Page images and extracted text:
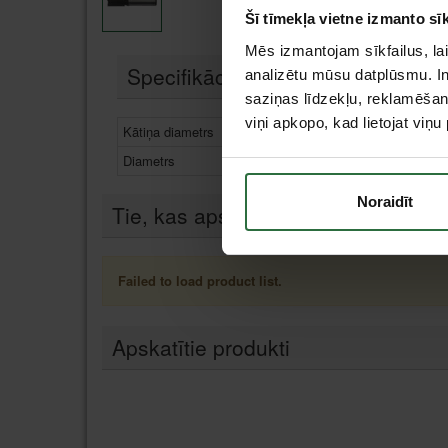
Šī tīmekļa vietne izmanto sīk
Mēs izmantojam sīkfailus, lai
Specifikācija
analizētu mūsu datplūsmu. In
saziņas līdzekļu, reklamēšana
viņi apkopo, kad lietojat viņ
Kātiņa diametrs
8 m
Diametrs
10 
Noraidīt
Tie, kas apskatīja šo preci, tāpat in
Failed to load product list.
Apskatītie produkti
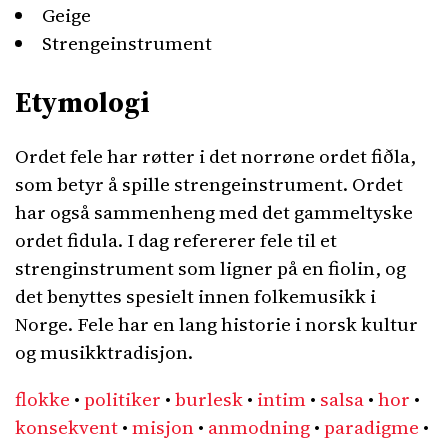
Geige
Strengeinstrument
Etymologi
Ordet fele har røtter i det norrøne ordet fiðla,
som betyr å spille strengeinstrument. Ordet
har også sammenheng med det gammeltyske
ordet fidula. I dag refererer fele til et
strenginstrument som ligner på en fiolin, og
det benyttes spesielt innen folkemusikk i
Norge. Fele har en lang historie i norsk kultur
og musikktradisjon.
flokke
•
politiker
•
burlesk
•
intim
•
salsa
•
hor
•
konsekvent
•
misjon
•
anmodning
•
paradigme
•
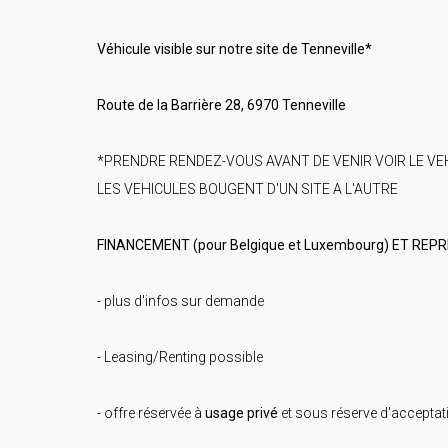
Véhicule visible sur notre site de Tenneville*
Route de la Barrière 28, 6970 Tenneville
*PRENDRE RENDEZ-VOUS AVANT DE VENIR VOIR LE VE
LES VEHICULES BOUGENT D'UN SITE A L'AUTRE
FINANCEMENT (pour Belgique et Luxembourg) ET REP
- plus d'infos sur demande
- Leasing/Renting possible
- offre réservée à
usage privé
et sous réserve d'acceptat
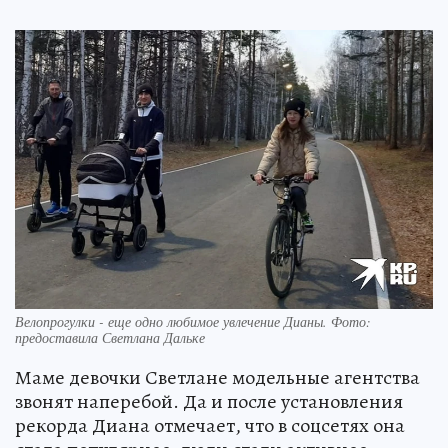
Велопрогулки - еще одно любимое увлечение Дианы. Фото:
предоставила Светлана Дальке
Маме девочки Светлане модельные агентства
звонят наперебой. Да и после установления
рекорда Диана отмечает, что в соцсетях она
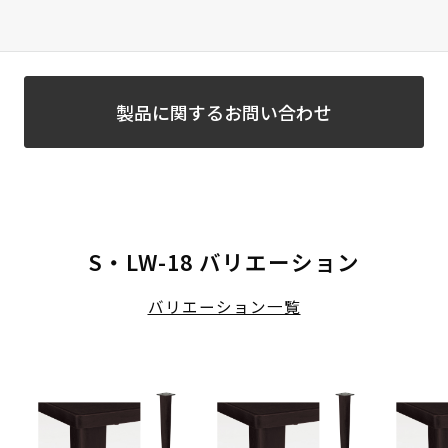
製品に関するお問い合わせ
S・LW-18 バリエーション
バリエーション一覧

> Work task: Quote exactly, and only, the lines from the one containing "Велопрогулки - еще" through the last line of the records above, both included; leave out any pictures.

> Solution to the exercise:
Велопрогулки - еще одно любимое увлечение Дианы. Фото:
предоставила Светлана Дальке
Маме девочки Светлане модельные агентства
звонят наперебой. Да и после установления
рекорда Диана отмечает, что в соцсетях она
製品に関するお問い合わせ
S・LW-18 バリエーション
バリエーション一覧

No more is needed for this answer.